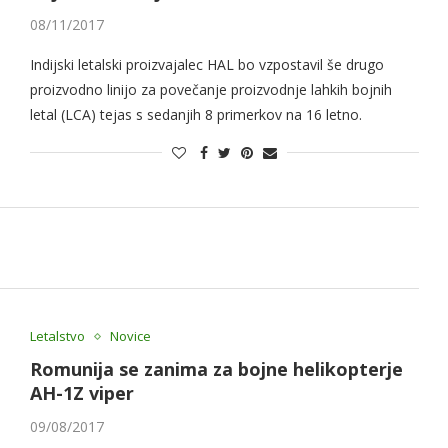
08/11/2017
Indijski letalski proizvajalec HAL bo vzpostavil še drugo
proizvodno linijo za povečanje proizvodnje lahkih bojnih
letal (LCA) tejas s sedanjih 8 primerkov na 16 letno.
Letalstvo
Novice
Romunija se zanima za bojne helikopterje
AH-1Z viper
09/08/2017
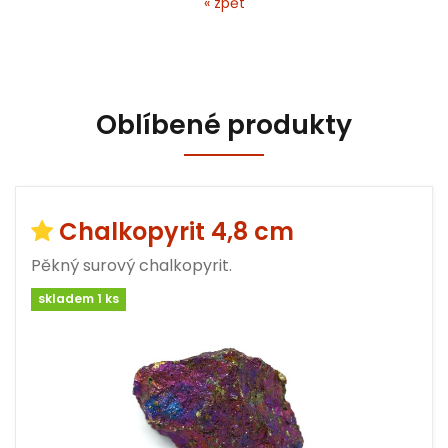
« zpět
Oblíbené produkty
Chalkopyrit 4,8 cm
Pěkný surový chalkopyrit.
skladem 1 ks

____________

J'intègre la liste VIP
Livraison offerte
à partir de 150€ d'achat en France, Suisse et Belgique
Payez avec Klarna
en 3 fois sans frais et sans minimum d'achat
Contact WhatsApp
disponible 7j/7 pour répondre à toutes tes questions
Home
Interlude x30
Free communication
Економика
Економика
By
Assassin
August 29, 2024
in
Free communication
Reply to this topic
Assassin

____________

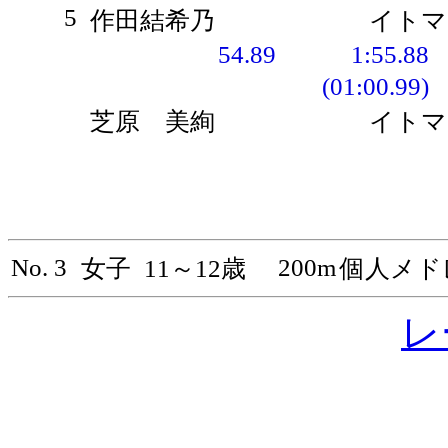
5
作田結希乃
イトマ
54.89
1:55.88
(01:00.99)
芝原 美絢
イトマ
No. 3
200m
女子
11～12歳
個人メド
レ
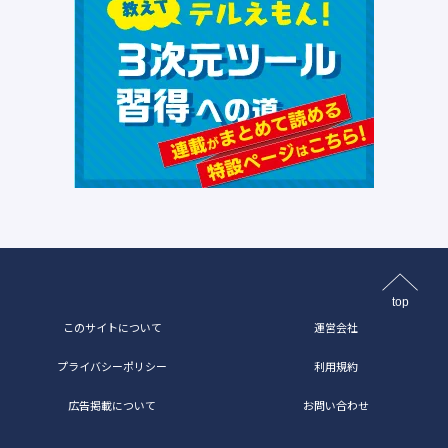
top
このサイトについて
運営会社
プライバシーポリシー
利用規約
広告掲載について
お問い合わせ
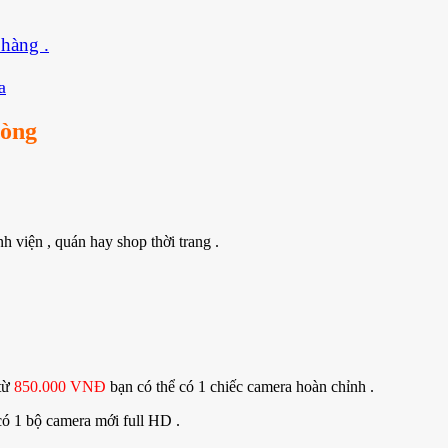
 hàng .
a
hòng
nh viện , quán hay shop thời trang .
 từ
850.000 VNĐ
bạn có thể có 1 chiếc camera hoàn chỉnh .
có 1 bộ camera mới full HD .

____________

EXERCISE BRIEF
Find the number of lines in the records that include the word "camera". Write only that number.

ANSWER SPACE
2